In the first volume of his Lives of the Irish Saints Canon O'Hanlon closes his list of those commemorated on January 2 with this notice of yet another enigmatic female saint:
Article VI. St. Ainbhithen, Virgin.The feast of Ainbhithen, a Virgin, is mentioned in the "Martyrology of Donegal," as occurring this day. We have not been able to find any further account regarding her.

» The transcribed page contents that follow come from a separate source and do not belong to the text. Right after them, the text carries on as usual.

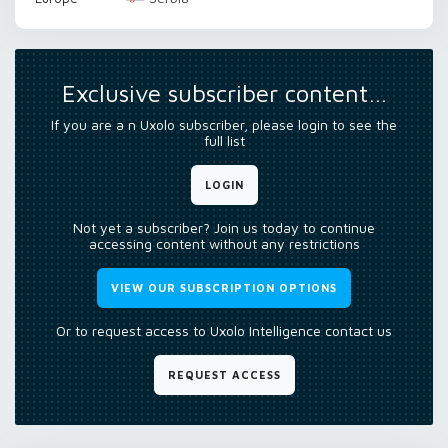
Exclusive subscriber content…
If you are a n Uxolo subscriber, please login to see the
full list
LOGIN
Not yet a subscriber? Join us today to continue
accessing content without any restrictions
VIEW OUR SUBSCRIPTION OPTIONS
Or to request access to Uxolo Intelligence contact us
REQUEST ACCESS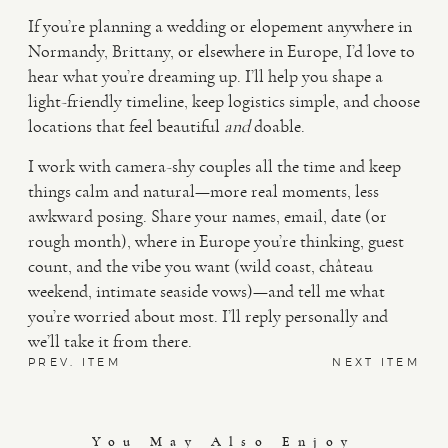
If you’re planning a wedding or elopement anywhere in
Normandy, Brittany, or elsewhere in Europe, I’d love to
hear what you’re dreaming up. I’ll help you shape a
light-friendly timeline, keep logistics simple, and choose
locations that feel beautiful
and
doable.
I work with camera-shy couples all the time and keep
things calm and natural—more real moments, less
awkward posing. Share your names, email, date (or
rough month), where in Europe you’re thinking, guest
count, and the vibe you want (wild coast, château
weekend, intimate seaside vows)—and tell me what
you’re worried about most. I’ll reply personally and
we’ll take it from there.
PREV. ITEM
NEXT ITEM
You May Also Enjoy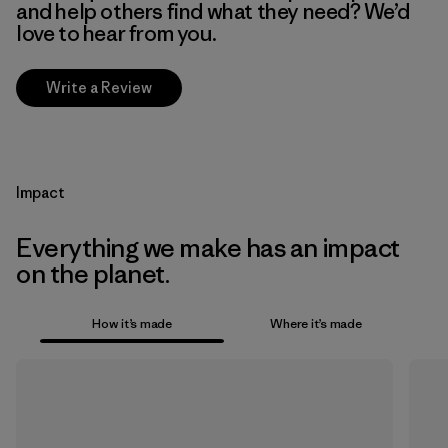
and help others find what they need? We’d
love to hear from you.
Write a Review
Impact
Everything we make has an impact
on the planet.
How it’s made
Where it’s made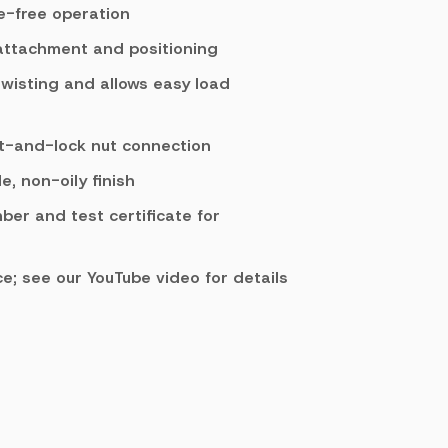
e-free operation
 attachment and positioning
twisting and allows easy load
lt-and-lock nut connection
, non-oily finish
mber and test certificate for
e; see our YouTube video for details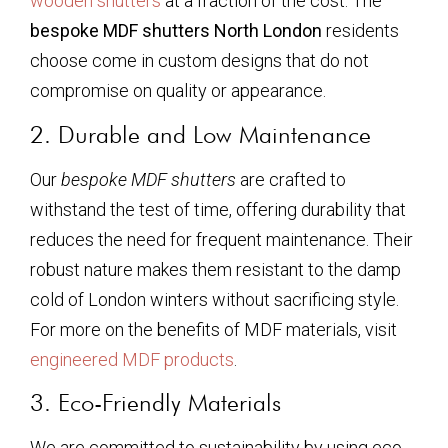
wooden shutters
at a fraction of the cost. The
bespoke MDF shutters North London
residents
choose come in custom designs that do not
compromise on quality or appearance.
2. Durable and Low Maintenance
Our
bespoke MDF shutters
are crafted to
withstand the test of time, offering durability that
reduces the need for frequent maintenance. Their
robust nature makes them resistant to the damp
cold of London winters without sacrificing style.
For more on the benefits of MDF materials, visit
engineered MDF products
.
3. Eco-Friendly Materials
We are committed to sustainability by using eco-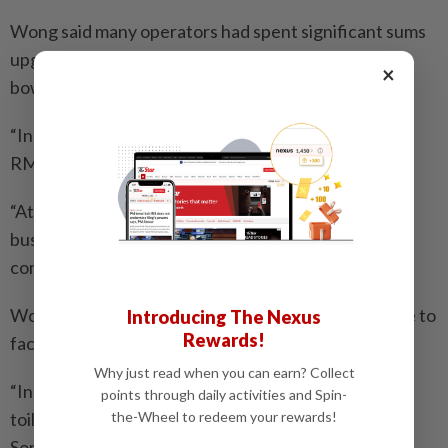
Wong said many operators had spent significant sums
upgrading toilets, including replacing tiles and toilet
×
bowls.
“In some cases, renovation costs can exceed
RM10,000,” he said.
“At the end of the day, cleanliness protects our own
business. If we fail to maintain it, customers will stop
coming,” he said.
Wong added that some high-traffic outlets continue to
Introducing The Nexus
Rewards!
face challenges despite regular cleaning.
Why just read when you can earn? Collect
“In busy eateries, especially hawker-style outlets,
points through daily activities and Spin-
toilets are used constantly throughout the day.
the-Wheel to redeem your rewards!
Sometimes stains build up quickly and even cleaning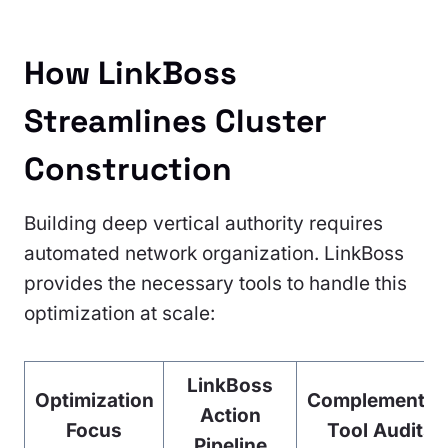
How LinkBoss
Streamlines Cluster
Construction
Building deep vertical authority requires
automated network organization. LinkBoss
provides the necessary tools to handle this
optimization at scale:
LinkBoss
Optimization
Complementar
Action
Focus
Tool Audits
Pipeline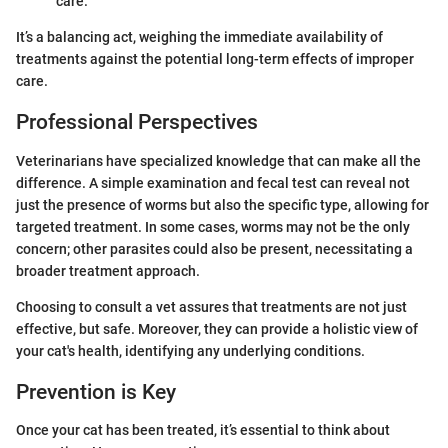
care.
It’s a balancing act, weighing the immediate availability of
treatments against the potential long-term effects of improper
care.
Professional Perspectives
Veterinarians have specialized knowledge that can make all the
difference. A simple examination and fecal test can reveal not
just the presence of worms but also the specific type, allowing for
targeted treatment. In some cases, worms may not be the only
concern; other parasites could also be present, necessitating a
broader treatment approach.
Choosing to consult a vet assures that treatments are not just
effective, but safe. Moreover, they can provide a holistic view of
your cat's health, identifying any underlying conditions.
Prevention is Key
Once your cat has been treated, it’s essential to think about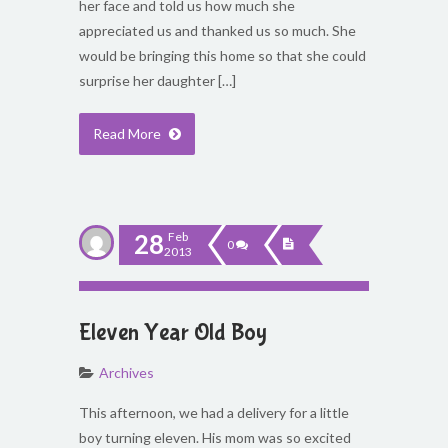
her face and told us how much she
appreciated us and thanked us so much. She
would be bringing this home so that she could
surprise her daughter […]
Read More
28
Feb
0
2013
Eleven Year Old Boy
Archives
This afternoon, we had a delivery for a little
boy turning eleven. His mom was so excited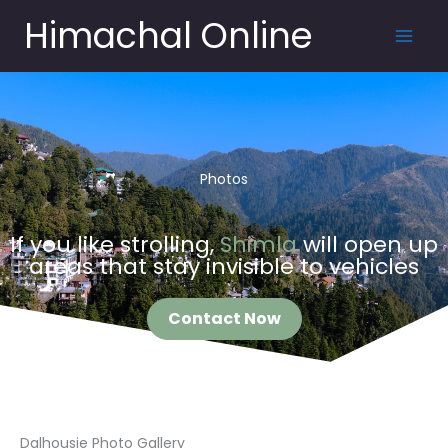
Skip
Himachal Online
to
content
Photos
If you like strolling,
Shimla
will open up
areas that stay invisible to vehicles
Contact Now
Dalhousie Photo Gallery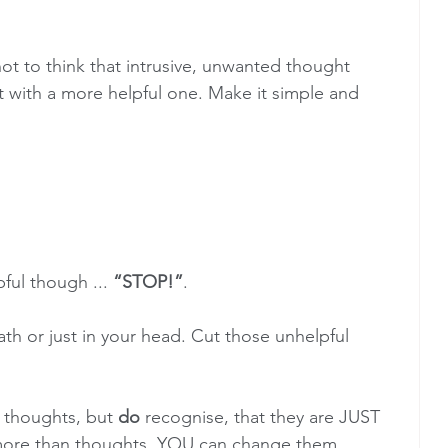
ot to think that intrusive, unwanted thought 
it with a more helpful one. Make it simple and 
pful though ... 
“STOP!”
. 
ath or just in your head. Cut those unhelpful 
 thoughts, but 
do
 recognise, that they are JUST 
ore than thoughts. YOU can change them. 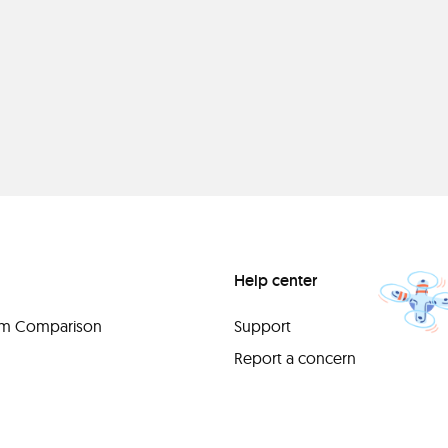
Help center
orm Comparison
Support
Report a concern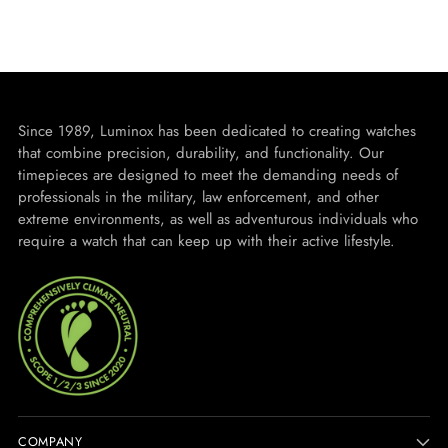
Since 1989, Luminox has been dedicated to creating watches
that combine precision, durability, and functionality. Our
timepieces are designed to meet the demanding needs of
professionals in the military, law enforcement, and other
extreme environments, as well as adventurous individuals who
require a watch that can keep up with their active lifestyle.
COMPANY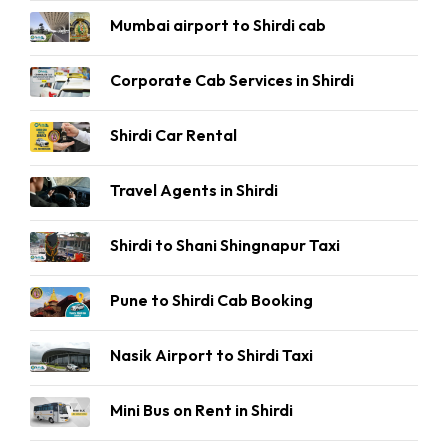
Mumbai airport to Shirdi cab
Corporate Cab Services in Shirdi
Shirdi Car Rental
Travel Agents in Shirdi
Shirdi to Shani Shingnapur Taxi
Pune to Shirdi Cab Booking
Nasik Airport to Shirdi Taxi
Mini Bus on Rent in Shirdi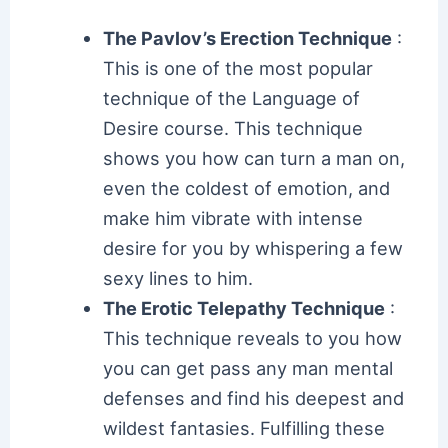
The Pavlov’s Erection Technique
:
This is one of the most popular
technique of the Language of
Desire course. This technique
shows you how can turn a man on,
even the coldest of emotion, and
make him vibrate with intense
desire for you by whispering a few
sexy lines to him.
The Erotic Telepathy Technique
:
This technique reveals to you how
you can get pass any man mental
defenses and find his deepest and
wildest fantasies. Fulfilling these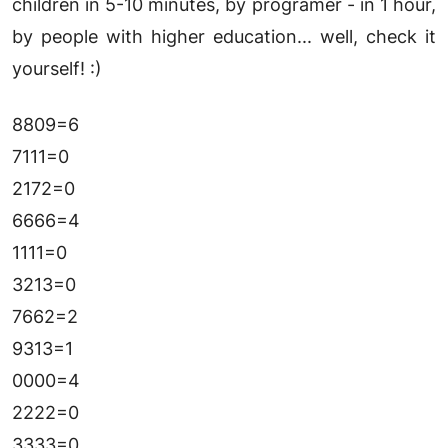
children in 5-10 minutes, by programer - in 1 hour,
by people with higher education... well, check it
yourself! :)
8809=6
7111=0
2172=0
6666=4
1111=0
3213=0
7662=2
9313=1
0000=4
2222=0
3333=0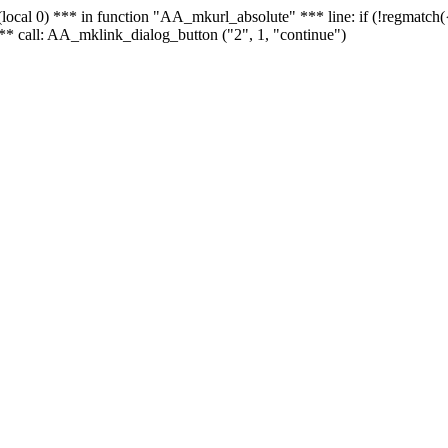
 - (local 0) *** in function "AA_mkurl_absolute" *** line: if (!regmatch
** call: AA_mklink_dialog_button ("2", 1, "continue")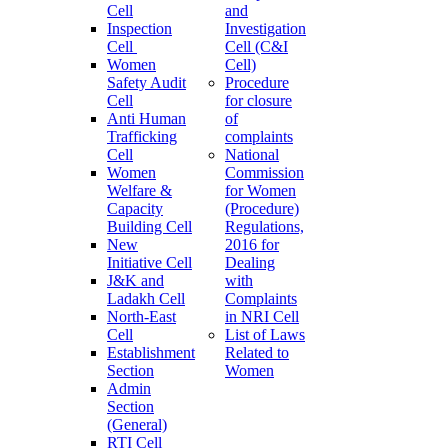
Cell
and
Inspection
Investigation
Cell
Cell (C&I
Women
Cell)
Safety Audit
Procedure
Cell
for closure
Anti Human
of
Trafficking
complaints
Cell
National
Women
Commission
Welfare &
for Women
Capacity
(Procedure)
Building Cell
Regulations,
New
2016 for
Initiative Cell
Dealing
J&K and
with
Ladakh Cell
Complaints
North-East
in NRI Cell
Cell
List of Laws
Establishment
Related to
Section
Women
Admin
Section
(General)
RTI Cell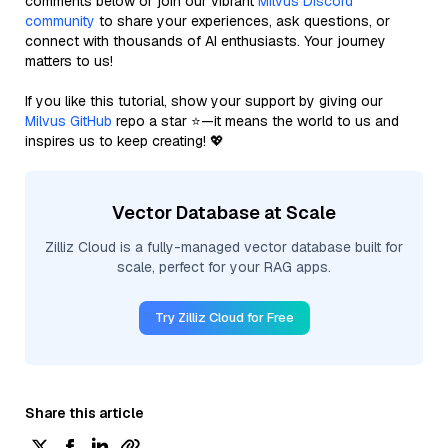
comments below or join our vibrant
Milvus Discord
community
to share your experiences, ask questions, or
connect with thousands of AI enthusiasts. Your journey
matters to us!
If you like this tutorial, show your support by giving our
Milvus GitHub
repo a star ⭐—it means the world to us and
inspires us to keep creating! 💖
Vector Database at Scale
Zilliz Cloud is a fully-managed vector database built for
scale, perfect for your RAG apps.
Try Zilliz Cloud for Free
Share this article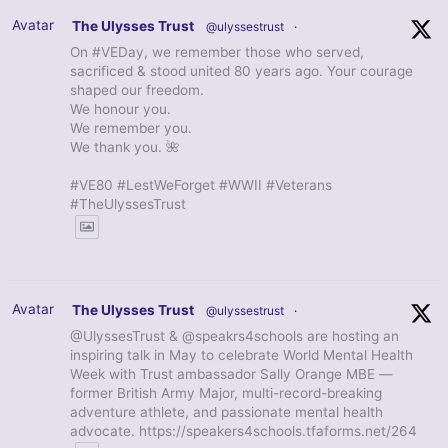
Avatar
The Ulysses Trust
@ulyssestrust
·
On #VEDay, we remember those who served,
sacrificed & stood united 80 years ago. Your courage
shaped our freedom.
We honour you.
We remember you.
We thank you. 🌺
#VE80 #LestWeForget #WWII #Veterans
#TheUlyssesTrust
Avatar
The Ulysses Trust
@ulyssestrust
·
@UlyssesTrust & @speakrs4schools are hosting an
inspiring talk in May to celebrate World Mental Health
Week with Trust ambassador Sally Orange MBE —
former British Army Major, multi-record-breaking
adventure athlete, and passionate mental health
advocate. https://speakers4schools.tfaforms.net/264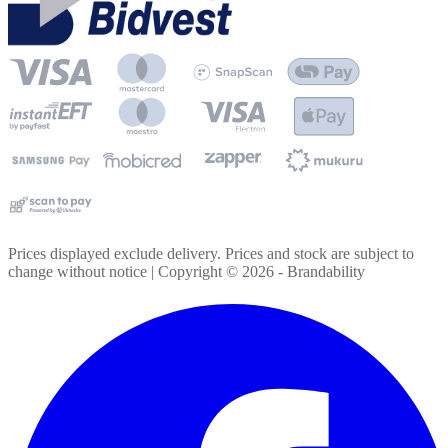
Prices displayed exclude delivery. Prices and stock are subject to
change without notice | Copyright ©
2026
- Brandability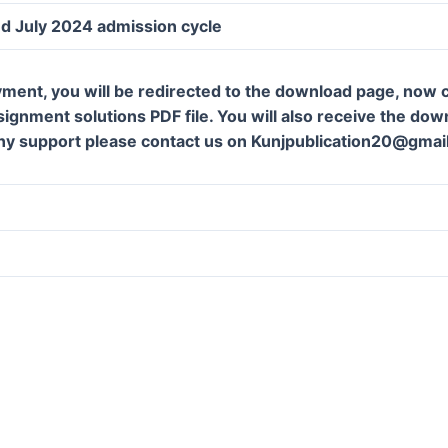
d July 2024 admission cycle
ment, you will be redirected to the download page, now c
gnment solutions PDF file. You will also receive the downl
ny support please contact us on Kunjpublication20@gmai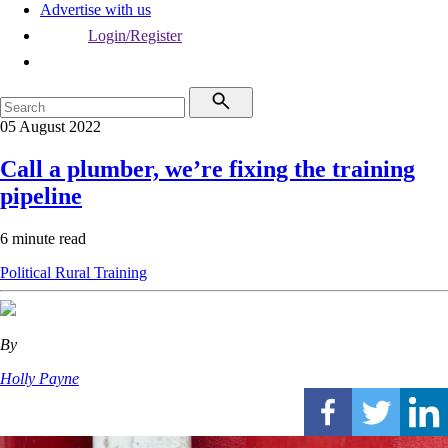
Advertise with us
Login/Register
05 August 2022
Call a plumber, we’re fixing the training
pipeline
6 minute read
Political
Rural
Training
By
Holly Payne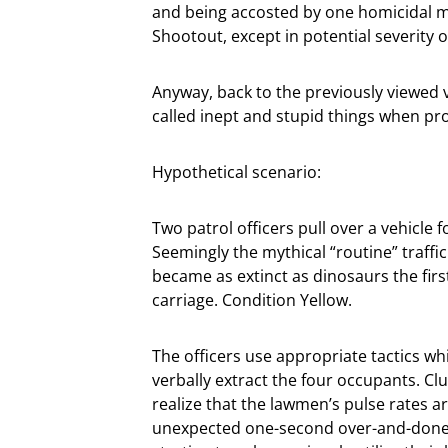
and being accosted by one homicidal m
Shootout, except in potential severity
Anyway, back to the previously viewed 
called inept and stupid things when proj
Hypothetical scenario:
Two patrol officers pull over a vehicle 
Seemingly the mythical “routine” traffic 
became as extinct as dinosaurs the firs
carriage. Condition Yellow.
The officers use appropriate tactics wh
verbally extract the four occupants. C
realize that the lawmen’s pulse rates ar
unexpected one-second over-and-donew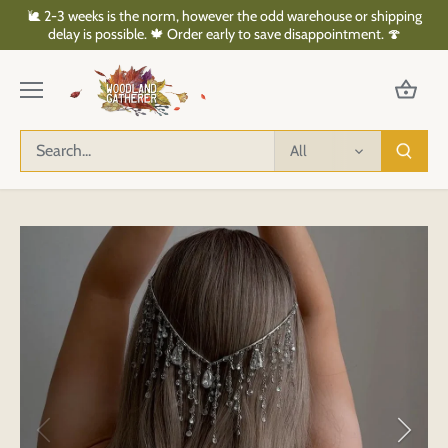
Skip
🐌 2-3 weeks is the norm, however the odd warehouse or shipping
to
delay is possible. 🍁 Order early to save disappointment. 🍄
content
All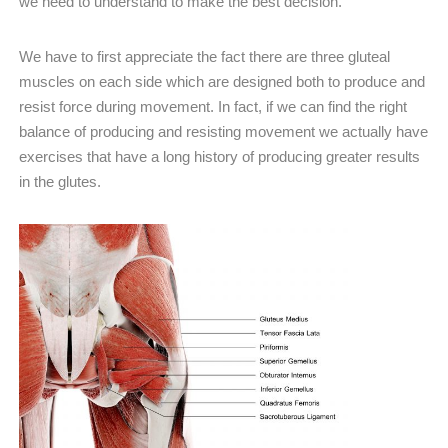
we need to understand to make the best decision.
We have to first appreciate the fact there are three gluteal
muscles on each side which are designed both to produce and
resist force during movement. In fact, if we can find the right
balance of producing and resisting movement we actually have
exercises that have a long history of producing greater results
in the glutes.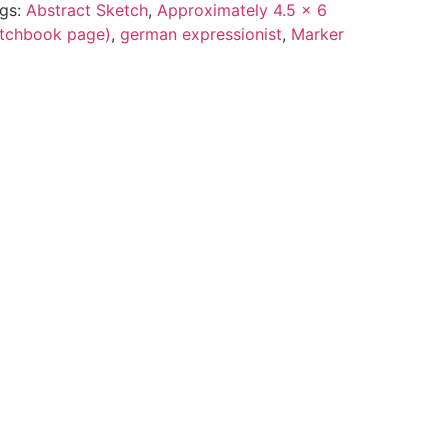
gs:
Abstract Sketch
,
Approximately 4.5 x 6
ketchbook page)
,
german expressionist
,
Marker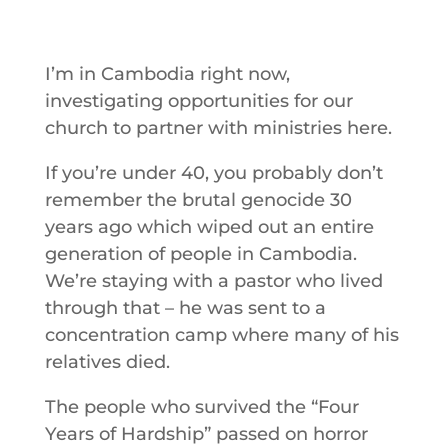
I’m in Cambodia right now,
investigating opportunities for our
church to partner with ministries here.
If you’re under 40, you probably don’t
remember the brutal genocide 30
years ago which wiped out an entire
generation of people in Cambodia.
We’re staying with a pastor who lived
through that – he was sent to a
concentration camp where many of his
relatives died.
The people who survived the “Four
Years of Hardship” passed on horror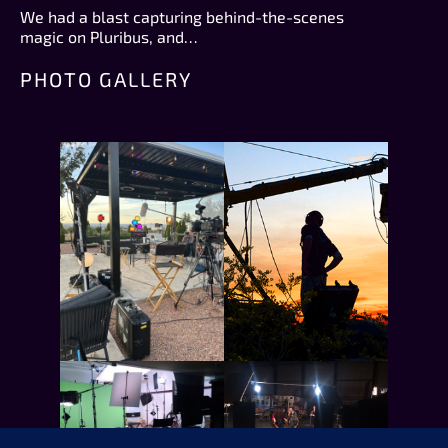
We had a blast capturing behind-the-scenes
magic on Pluribus, and…
PHOTO GALLERY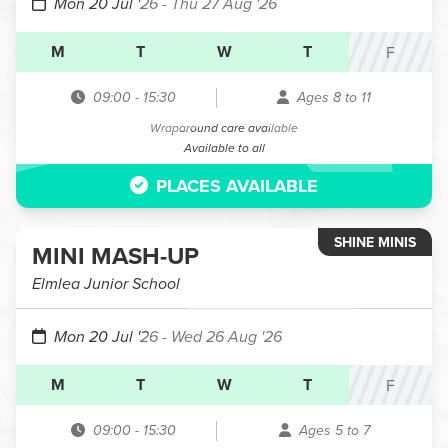
Mon 20 Jul '26
- Thu 27 Aug '26
M
T
W
T
F
09:00
-
15:30
Ages 8 to 11
Wraparound care available
Available to all
PLACES AVAILABLE
SHINE MINIS
MINI MASH-UP
Elmlea Junior School
Mon 20 Jul '26
- Wed 26 Aug '26
M
T
W
T
F
09:00
-
15:30
Ages 5 to 7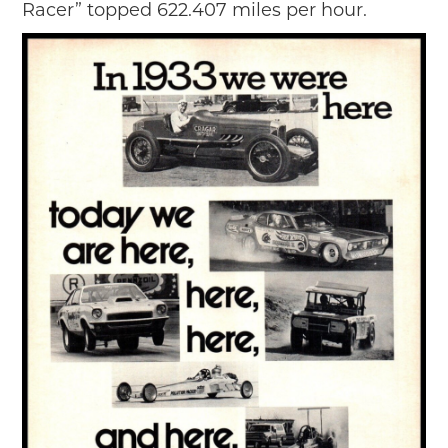
Racer” topped 622.407 miles per hour.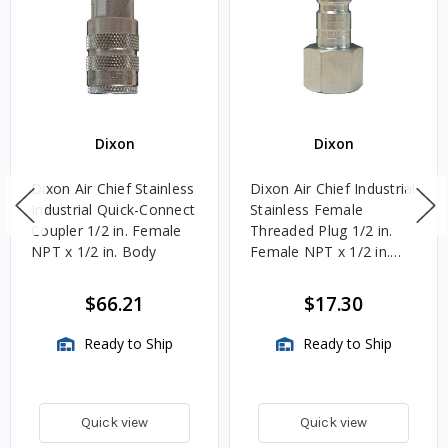
Dixon
Dixon
Dixon Air Chief Stainless
Dixon Air Chief Industrial
Industrial Quick-Connect
Stainless Female
Coupler 1/2 in. Female
Threaded Plug 1/2 in.
NPT x 1/2 in. Body
Female NPT x 1/2 in.
Body
$66.21
$17.30
Ready to Ship
Ready to Ship
Quick view
Quick view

At first reading I assumed this holy lady was one of the many Irish saints whose names alone have survived without any further details, but it was not until consulting the entries in the other calendars that I began to wonder. For in the earlier Martyrology of Tallaght we find Amphitinae uirginis as the final name among the non-Irish saints listed for this day. Marianus O'Gorman, the twelfth-century calendarist has Anpthín among those he commemorates. Whitley Stokes, who edited and translated The Martyrology of Gorman says in the Index of Persons attached to his work:
Anpthín, virg. Jan. 2. Ainbhthen, Mart. Don. An Ainpthini ingen Maelduin occurs in Mart. Taml. at Sep. 10. Probably cognate with AnfadánI could not find Ainphthin the daughter of Maelduin at September 10 in either of the versions of the Martyrology of Tallaght I can access but did find Anfadán at September 16. This name occurs more than once on the calendars but is it indeed cognate with that of Anpthín? For I found myself wondering if the virgin Amphitina, listed among the non-Irish saints in the Best and Lawlor edition of the Martyrology of Tallaght, has perhaps found her way from the Roman or some other continental martyrology upon which Tallaght drew onto the later Irish calendars where there has been an attempt to Gaelicize her name? It is all reminiscent of another female saint, the Roman martyr Balbina, who is remembered as Baluíne on the Irish calendars at October 4 and who was taken out of the catacombs by later commentators and relocated to Meath. It would be interesting to know what the truth is behind the holy virgin Amphitina/Anpthín/Ainbhithen, commemorated on the Irish calendars on the second day of January, but I join Canon O'Hanlon in being unable to find any further account regarding her.